What is aa and how does it work?

Alcoholics Anonymous is a community of people who come together to solve their drinking problem. It doesn't cost anything to attend A, A. There are no age or education requirements to participate. Membership is open to anyone who wants to do something about their drinking problem.

A typical AA meeting is a topic discussion meeting. The person leading the meeting chooses a topic and the members take turns sharing their experience on the topic. Some AA meetings are designed for a specific purpose, such as 12-step study groups or beginner meetings designed to teach newcomers the basics of the program. There are two ways to think about AA: how it works for an individual and how it works as a group.

For the individual, AA works through the 12 steps. Similarly, individual groups and meetings follow the 12 Traditions. Together, these two sets of guiding principles have ensured that AA remains completely disaffiliated and is effective as a means of treating and overcoming alcohol addiction.

Alcoholics Anonymous

helps guide addicts to understand that their immediate problem is alcohol.

Once their alcohol consumption is under control and eliminated from their daily lives, members who are struggling in their recovery can more successfully address their life problems.
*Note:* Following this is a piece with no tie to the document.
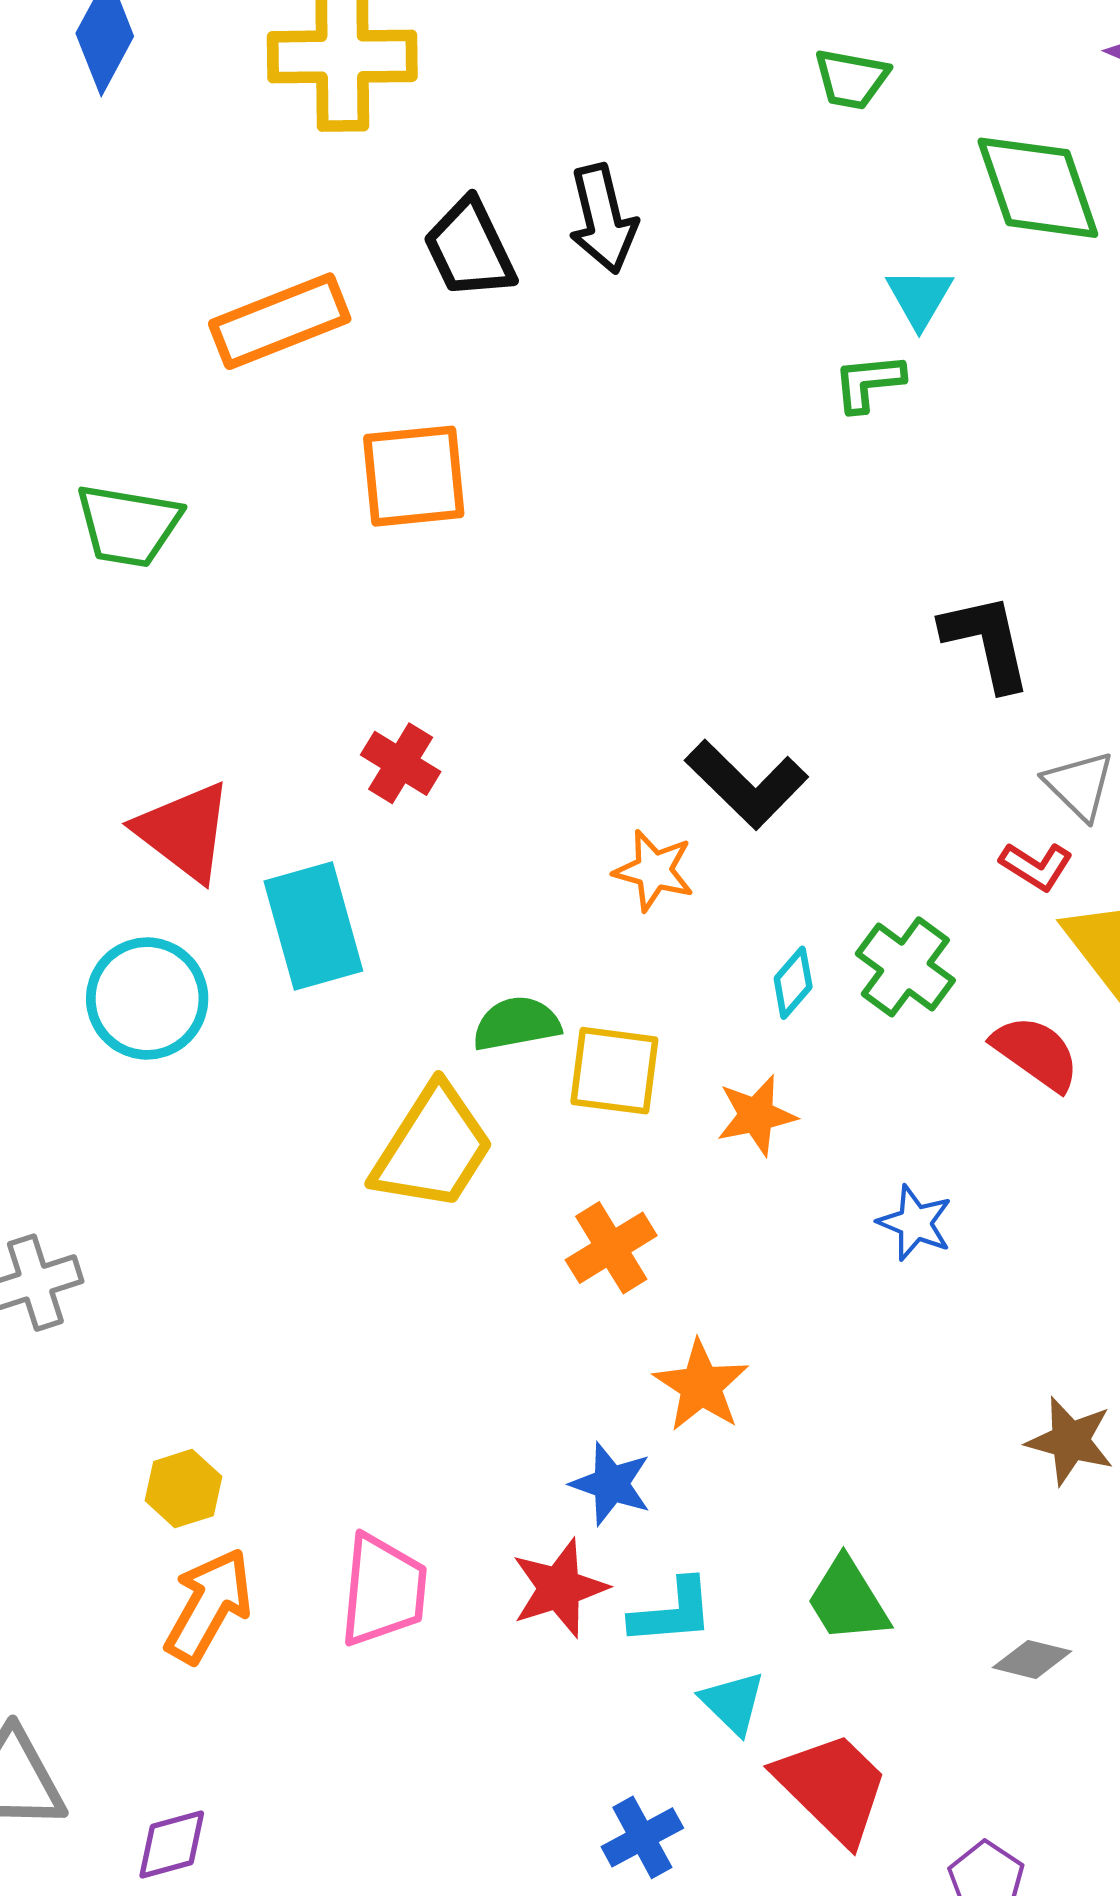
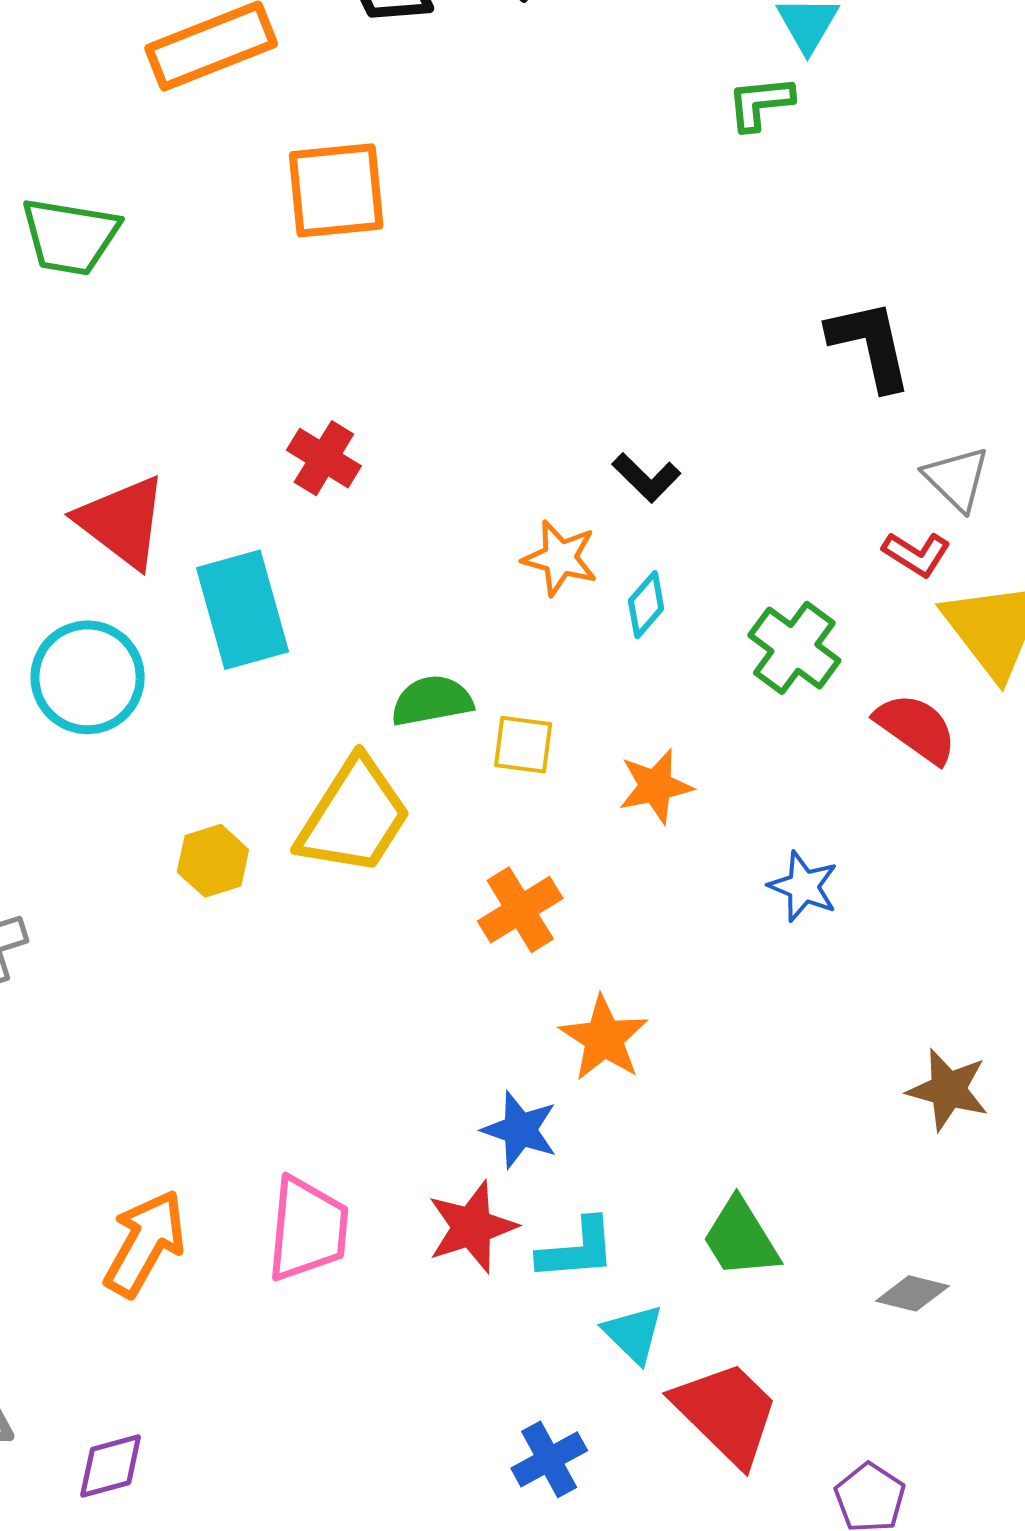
black L-shape: (747, 784) -> (646, 478), size x0.6
cyan diamond: (793, 983) -> (646, 605), moved
yellow square: (614, 1071) -> (523, 745), size x0.7
yellow hexagon: (183, 1489) -> (213, 861), moved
Solutions to these problems may not have been easy before, but living by ideals A, A. Provides, which has been proven to work for many, allows people to cope with what they once slept with substance abuse. Managing these problems and healing internal wounds is much more effective when you are sober than when you are under the influence of alcohol.

Psychologists and psychiatrists, trained to provide cognitive behavioral therapy and motivation-enhancing therapy to treat patients with alcohol use disorder, may struggle to admit that lay people who lead AA groups do a better job of keeping people in the wagon. New members are also encouraged to attend 90 meetings in 90 days (three months of daily AA meetings) to help them overcome the initial, often very difficult, period of addiction recovery. To encompass everything, the ideology of AA emphasizes tolerance rather than a narrow religious worldview that could make the organization unpleasant to potential members and therefore limit its effectiveness. AA is not allied with any sect, denomination, policy, organization or institution; does not wish to participate in any controversy; nor does it endorse or oppose any cause.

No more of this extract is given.